- [Action item] From the line containing "Microsart® Funnel" onward, every line of the entries is to be set down exactly, the last line included.

- [Page-level text extractions]
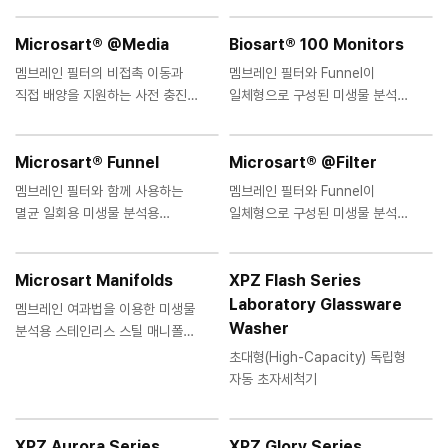
Microsart® @Media
Biosart® 100 Monitors
멤브레인 필터의 비접촉 이동과
멤브레인 필터와 Funnel이
직접 배양을 지원하는 사전 충진형
일체형으로 구성된 미생물 분석용
미생물 배양 배지
멸균 여과 시스템
Microsart® Funnel
Microsart® @Filter
멤브레인 필터와 함께 사용하는
멤브레인 필터와 Funnel이
멸균 일회용 미생물 분석용
일체형으로 구성된 미생물 분석용
Funnel
일회용 여과 시스템
Microsart Manifolds
XPZ Flash Series
Laboratory Glassware
멤브레인 여과법을 이용한 미생물
Washer
분석용 스테인리스 스틸 매니폴드
시스템
초대형(High-Capacity) 독립형
자동 초자세척기
XPZ Aurora Series
XPZ Glory Series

- [Completed task]
Microsart® Funnel
Microsart® @Filter
멤브레인 필터와 함께 사용하는
멤브레인 필터와 Funnel이
멸균 일회용 미생물 분석용
일체형으로 구성된 미생물 분석용
Funnel
일회용 여과 시스템
Microsart Manifolds
XPZ Flash Series
Laboratory Glassware
멤브레인 여과법을 이용한 미생물
Washer
분석용 스테인리스 스틸 매니폴드
시스템
초대형(High-Capacity) 독립형
자동 초자세척기
XPZ Aurora Series
XPZ Glory Series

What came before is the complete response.